クルチャトフ研究所は元々原子力研究所であったので原子力技術が主要な事業領域である。ロスアトム(原子力公社)とも密接なコンタクトがあり、研究管理機関としての役目を担い、重要な新規分野全般において構想や指針を定めている。
ムルマンスク州から遠くない北極圏において、放射性廃棄物を処分するための環境事業プログラムが10年前に開始された。これはとてつもなく大きな事業で、これまでの数年間にこの広大な地域が放射性廃棄物の処理・保管を目的としたユニークなセンターへと変容していった。現在、原子力潜水艦からの74基分がここで長期保管され、厳重な監視の下で処理等がなされている。さらに固形廃棄物を処理するための全く新しい施設をここに建設した。放射能で汚染された物体は完全な処理工程を経て、その後保管される。その量は莫大である。
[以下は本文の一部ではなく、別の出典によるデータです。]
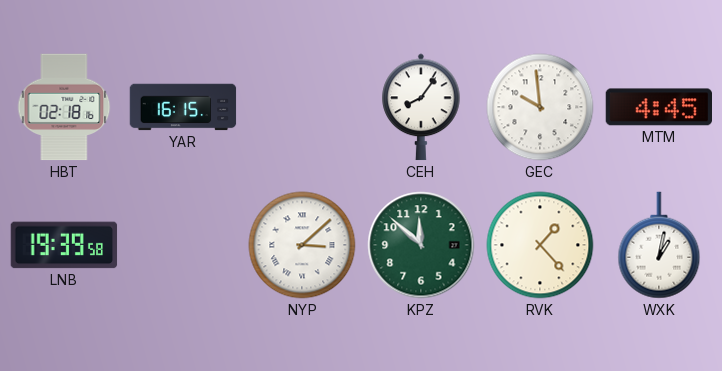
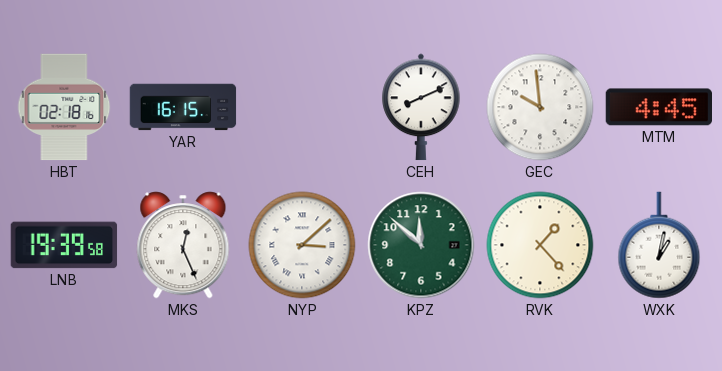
CEH: 8:06 -> 8:11
MKS: none -> 12:26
ここには莫大な量のノウハウ、構想、研究の統率力、不活性化その他のプロセスの方法や技術の開発がある。この施設を建設したのはクルチャトフ研究所であるが、その運用は既にロスアトムの一部門である放射性廃棄物管理北部連邦企業体(SevRAO)に移管されている。
クルチャトフ研究所は研究機関として新規分野、新規業務に関与している。原子力は今や原子力から電力への直接変換という全く新しい原理に基づいて稼動しつつある。これは海軍の展開に新たな可能性を開くほか、海上工事を進めるにあたりエネルギーを供給できる新規自立型の原子力を動力源とする装置を作製する機会をもたらすものである。またロシアの広大な土地を考えると、地方のエネルギー供給にも新たな可能性が出てくる。
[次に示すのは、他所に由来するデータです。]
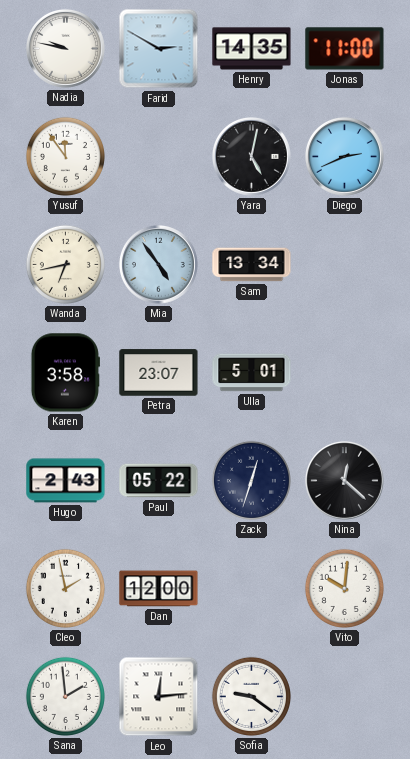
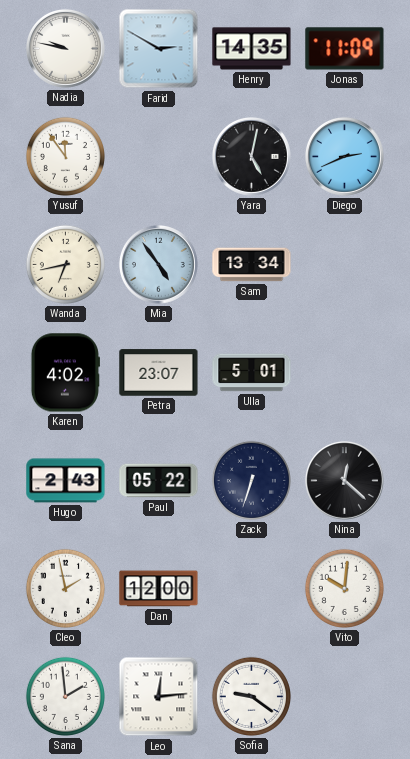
Jonas: 11:00 -> 11:09
Karen: 3:58 -> 4:02
Zack: 12:33 -> 6:33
この技術の設計・試験はすでに行われており、実験運用を通して完璧に安定かつ堅実な結果を得ている。この他の進行中の重要プロジェクトとして、浮体式原子力発電所の開発がある。これは長年、純粋な研究レベルの構想であったが、今日では現実になりつつある。
トカマクを使用した熱核融合の構想を初めて提案したのはクルチャトフ研究所であった。高速中性子炉、シンクロトロン、加速器、トカマクなどの大規模施設は、高度に複雑で非常にコストがかかる。このような装置を建設・所有できる国はごく少数であるが、ロシアはそのような能力のある主要国の一つである。
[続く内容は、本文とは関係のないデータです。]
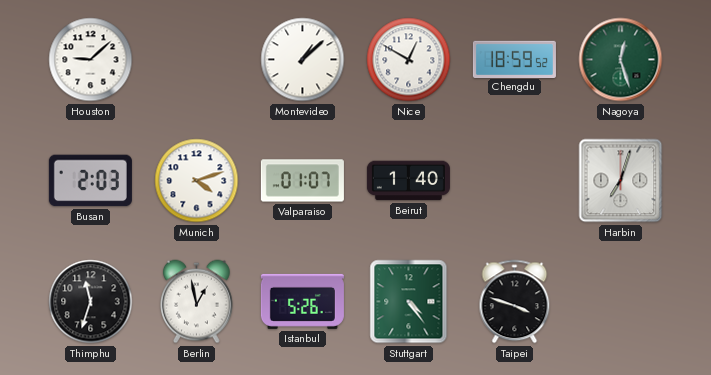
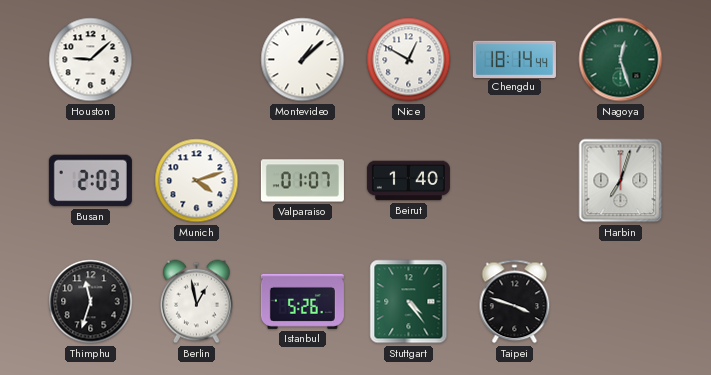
Chengdu: 18:59 -> 18:14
欧州ではCERNが、現在100億ドル強のコストをかけてニース近郊に国際熱核炉を開発中である。また欧州X線自由電子レーザー施設(XFEL)及び新規の加速器複合施設をドイツに展開中である。ロシアは初めてこれら全てのプロジェクトにおいて完全に対等なパートナーとなっている。またレーザーやトカマクなど半数のプロジェクトにおいて構想の策定や進路の設定に関与している。
国際科学コミュニティとの密接なコンタクトと合わせてロシア国内での研究にも注意を向け、自国内の大規模施設での取り組みも開始した。2年半前にガッチナにあるPIK(ハイビーム炉)プロジェクトを新たに立ち上げた。世界で最も強力なハイビーム炉で、すでに世界中から大きな関心が寄せられている。
クルチャトフ研究所は、ITER(国際熱核融合実験炉)プロジェクトにも参加して資金面と技術面で相当な寄与をしている。ロシアは、参加8か国の中で独自の熱核融合プログラムを持たない少数国の一つである。この分野の国家プログラムを持てるよう期待する。